» WHAT YOU WILL DO:
Every record must be transcribed in its entirety, apart from the images, which are to be omitted.

» DATA EXCERPTS:
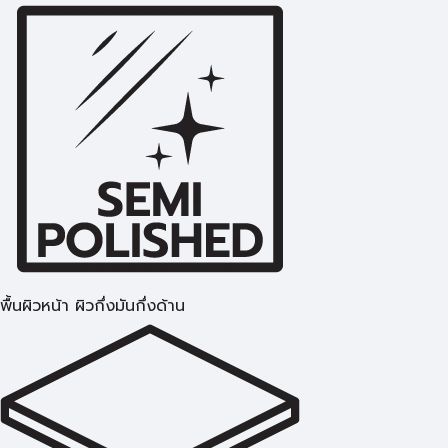
พื้นผิวหน้า ผิวกึ่งมันกึ่งด้าน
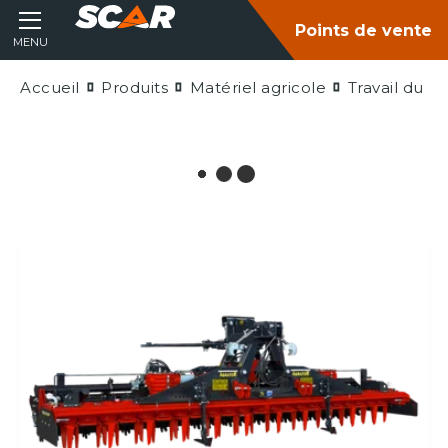
Points de vente
MENU
Accueil
Produits
Matériel agricole
Travail du so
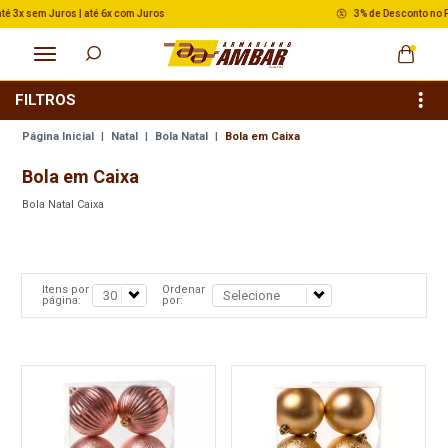
3% de Desconto no Pix nas Compras acima de R$ 500,00
FILTROS
Página Inicial
|
Natal
|
Bola Natal
|
Bola em Caixa
Bola em Caixa
Bola Natal Caixa
Itens por
Ordenar
página:
por:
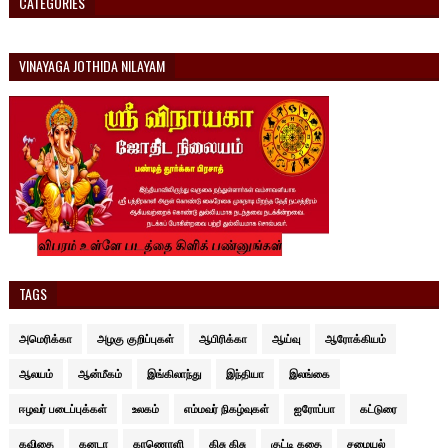
CATEGORIES
VINAYAGA JOTHIDA NILAYAM
TAGS
அமெரிக்கா
அழகு குறிப்புகள்
ஆபிரிக்கா
ஆய்வு
ஆரோக்கியம்
ஆலயம்
ஆன்மீகம்
இங்கிலாந்து
இந்தியா
இலங்கை
ஈழவர் படைப்புக்கள்
உலகம்
எம்மவர் நிகழ்வுகள்
ஐரோப்பா
கட்டுரை
கவிதை
கனடா
காணொளி
கிசு கிசு
குட்டி கதை
சமையல்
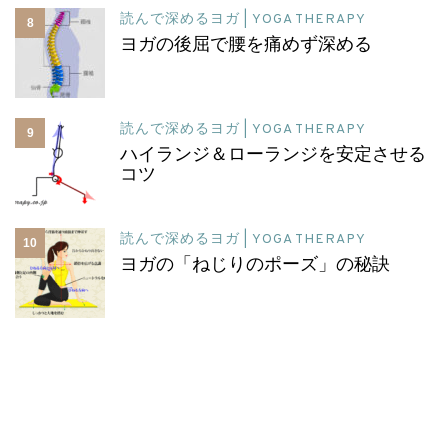
読んで深めるヨガ | YOGA THERAPY
8
ヨガの後屈で腰を痛めず深める
読んで深めるヨガ | YOGA THERAPY
9
ハイランジ＆ローランジを安定させる
コツ
読んで深めるヨガ | YOGA THERAPY
10
ヨガの「ねじりのポーズ」の秘訣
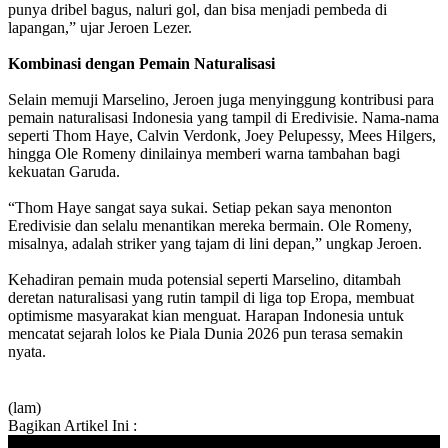
punya dribel bagus, naluri gol, dan bisa menjadi pembeda di
lapangan,” ujar Jeroen Lezer.
Kombinasi dengan Pemain Naturalisasi
Selain memuji Marselino, Jeroen juga menyinggung kontribusi para
pemain naturalisasi Indonesia yang tampil di Eredivisie. Nama-nama
seperti Thom Haye, Calvin Verdonk, Joey Pelupessy, Mees Hilgers,
hingga Ole Romeny dinilainya memberi warna tambahan bagi
kekuatan Garuda.
“Thom Haye sangat saya sukai. Setiap pekan saya menonton
Eredivisie dan selalu menantikan mereka bermain. Ole Romeny,
misalnya, adalah striker yang tajam di lini depan,” ungkap Jeroen.
Kehadiran pemain muda potensial seperti Marselino, ditambah
deretan naturalisasi yang rutin tampil di liga top Eropa, membuat
optimisme masyarakat kian menguat. Harapan Indonesia untuk
mencatat sejarah lolos ke Piala Dunia 2026 pun terasa semakin
nyata.
(lam)
Bagikan Artikel Ini :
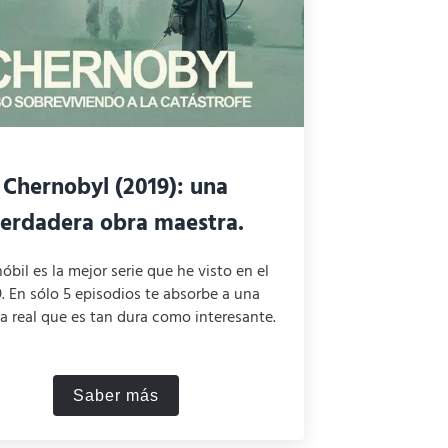
Chernobyl (2019): una
erdadera obra maestra.
óbil es la mejor serie que he visto en el
. En sólo 5 episodios te absorbe a una
ia real que es tan dura como interesante.
Saber más
ástrofes
Chernobyl (2019): una verdadera obra ma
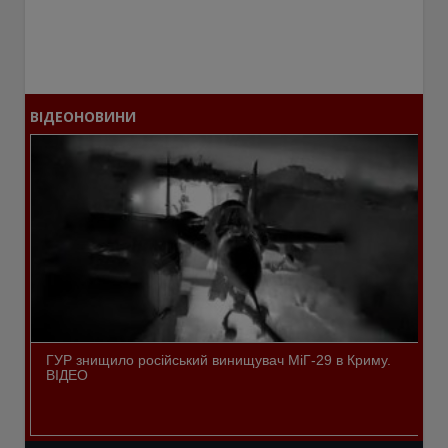
ВІДЕОНОВИНИ
ГУР знищило російський винищувач МіГ-29 в Криму.
ВІДЕО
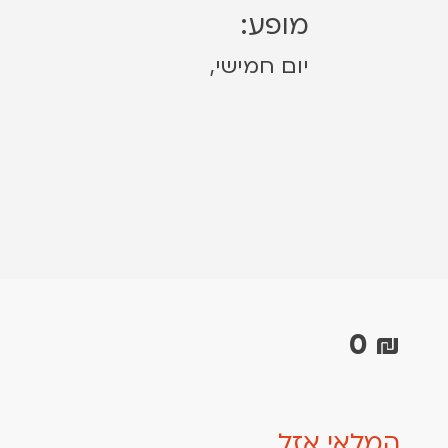
מופע:
יום חמישי,
0
₪
המלאי אזל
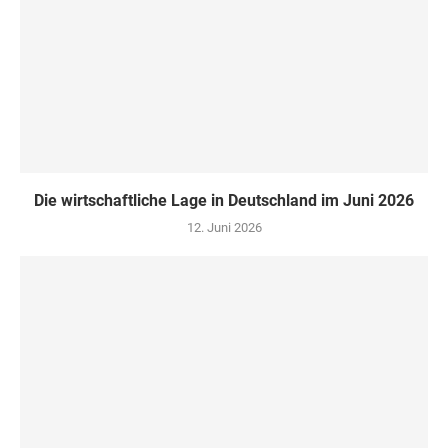
Die wirtschaftliche Lage in Deutschland im Juni 2026
12. Juni 2026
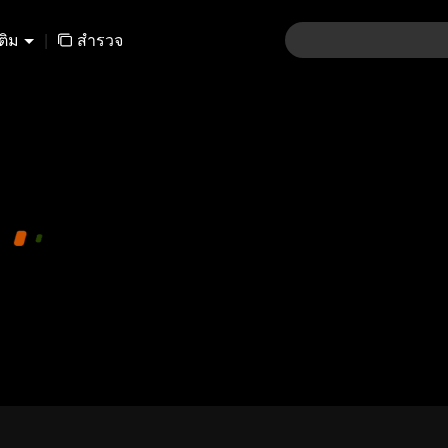
เติม
|
สำรวจ
01-30
31-60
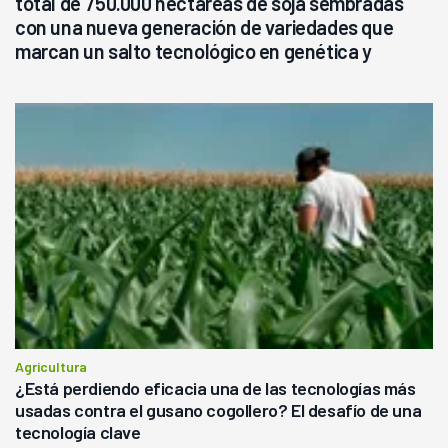
total de 750.000 hectáreas de soja sembradas
con una nueva generación de variedades que
marcan un salto tecnológico en genética y
rendimiento
Agricultura
¿Está perdiendo eficacia una de las tecnologías más
usadas contra el gusano cogollero? El desafío de una
tecnología clave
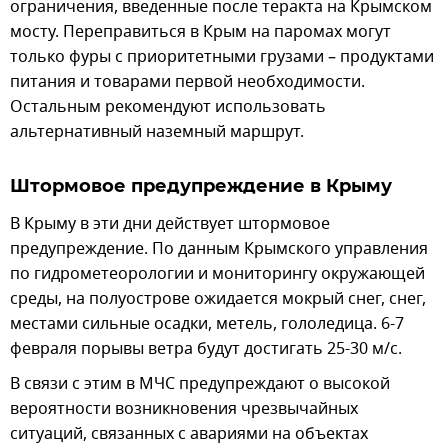
ограничения, введенные после теракта на Крымском
мосту. Переправиться в Крым на паромах могут
только фуры с приоритетными грузами – продуктами
питания и товарами первой необходимости.
Остальным рекомендуют использовать
альтернативный наземный маршрут.
Штормовое предупреждение в Крыму
В Крыму в эти дни действует штормовое
предупреждение. По данным Крымского управления
по гидрометеорологии и мониторингу окружающей
среды, на полуострове ожидается мокрый снег, снег,
местами сильные осадки, метель, гололедица. 6-7
февраля порывы ветра будут достигать 25-30 м/с.
В связи с этим в МЧС предупреждают о высокой
вероятности возникновения чрезвычайных
ситуаций, связанных с авариями на объектах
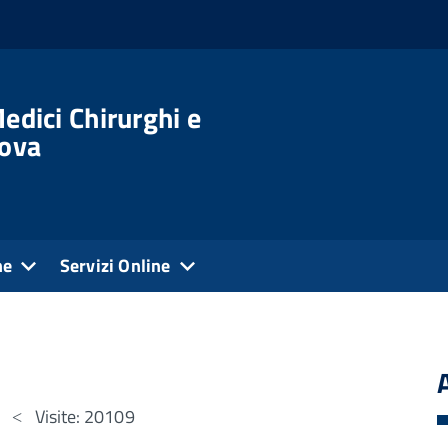
edici Chirurghi e
dova
ne
Servizi Online
Visite: 20109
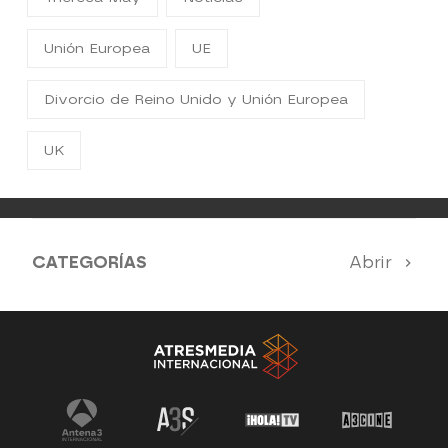
Unión Europea
UE
Divorcio de Reino Unido y Unión Europea
UK
CATEGORÍAS
Abrir
Antena 3 Noticias
El Hormiguero
Tu cara me suena
Pasapalabra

» WRITTEN RESPONSE:
พื้นผิวหน้า ผิวกึ่งมันกึ่งด้าน
Points de vente
MENU
Accueil
Produits
Matériel agricole
Travail du so
3% de Desconto no Pix nas Compras acima de R$ 500,00
FILTROS
Página Inicial
|
Natal
|
Bola Natal
|
Bola em Caixa
Bola em Caixa
Bola Natal Caixa
Itens por
Ordenar
página:
por:
CATEGORIES
VINAYAGA JOTHIDA NILAYAM
TAGS
அமெரிக்கா
அழகு குறிப்புகள்
ஆபிரிக்கா
ஆய்வு
ஆரோக்கியம்
ஆலயம்
ஆன்மீகம்
இங்கிலாந்து
இந்தியா
இலங்கை
ஈழவர் படைப்புக்கள்
உலகம்
எம்மவர் நிகழ்வுகள்
ஐரோப்பா
கட்டுரை
கவிதை
கனடா
காணொளி
கிசு கிசு
குட்டி கதை
சமையல்
読んで深めるヨガ | YOGA THERAPY
8
ヨガの後屈で腰を痛めず深める
読んで深めるヨガ | YOGA THERAPY
9
ハイランジ＆ローランジを安定させる
コツ
読んで深めるヨガ | YOGA THERAPY
10
ヨガの「ねじりのポーズ」の秘訣
punya dribel bagus, naluri gol, dan bisa menjadi pembeda di
lapangan,” ujar Jeroen Lezer.
Kombinasi dengan Pemain Naturalisasi
Selain memuji Marselino, Jeroen juga menyinggung kontribusi para
pemain naturalisasi Indonesia yang tampil di Eredivisie. Nama-nama
seperti Thom Haye, Calvin Verdonk, Joey Pelupessy, Mees Hilgers,
hingga Ole Romeny dinilainya memberi warna tambahan bagi
kekuatan Garuda.
“Thom Haye sangat saya sukai. Setiap pekan saya menonton
Eredivisie dan selalu menantikan mereka bermain. Ole Romeny,
misalnya, adalah striker yang tajam di lini depan,” ungkap Jeroen.
Kehadiran pemain muda potensial seperti Marselino, ditambah
deretan naturalisasi yang rutin tampil di liga top Eropa, membuat
optimisme masyarakat kian menguat. Harapan Indonesia untuk
mencatat sejarah lolos ke Piala Dunia 2026 pun terasa semakin
nyata.
(lam)
Bagikan Artikel Ini :
Chernobyl (2019): una
erdadera obra maestra.
óbil es la mejor serie que he visto en el
. En sólo 5 episodios te absorbe a una
ia real que es tan dura como interesante.
Saber más
ástrofes
Chernobyl (2019): una verdadera obra ma
ВІДЕОНОВИНИ
ГУР знищило російський винищувач МіГ-29 в Криму.
ВІДЕО
מופע:
יום חמישי,
0
₪
המלאי אזל
Die wirtschaftliche Lage in Deutschland im Juni 2026
12. Juni 2026
เติม
|
สำรวจ
01-30
31-60
total de 750.000 hectáreas de soja sembradas
con una nueva generación de variedades que
marcan un salto tecnológico en genética y
rendimiento
Agricultura
¿Está perdiendo eficacia una de las tecnologías más
usadas contra el gusano cogollero? El desafío de una
tecnología clave
ограничения, введенные после теракта на Крымском
мосту. Переправиться в Крым на паромах могут
только фуры с приоритетными грузами – продуктами
питания и товарами первой необходимости.
Остальным рекомендуют использовать
альтернативный наземный маршрут.
Штормовое предупреждение в Крыму
В Крыму в эти дни действует штормовое
предупреждение. По данным Крымского управления
по гидрометеорологии и мониторингу окружающей
среды, на полуострове ожидается мокрый снег, снег,
местами сильные осадки, метель, гололедица. 6-7
февраля порывы ветра будут достигать 25-30 м/с.
В связи с этим в МЧС предупреждают о высокой
вероятности возникновения чрезвычайных
ситуаций, связанных с авариями на объектах
edici Chirurghi e
dova
ne
Servizi Online
Visite: 20109
Unión Europea
UE
Divorcio de Reino Unido y Unión Europea
UK
CATEGORÍAS
Abrir
Antena 3 Noticias
El Hormiguero
Tu cara me suena
Pasapalabra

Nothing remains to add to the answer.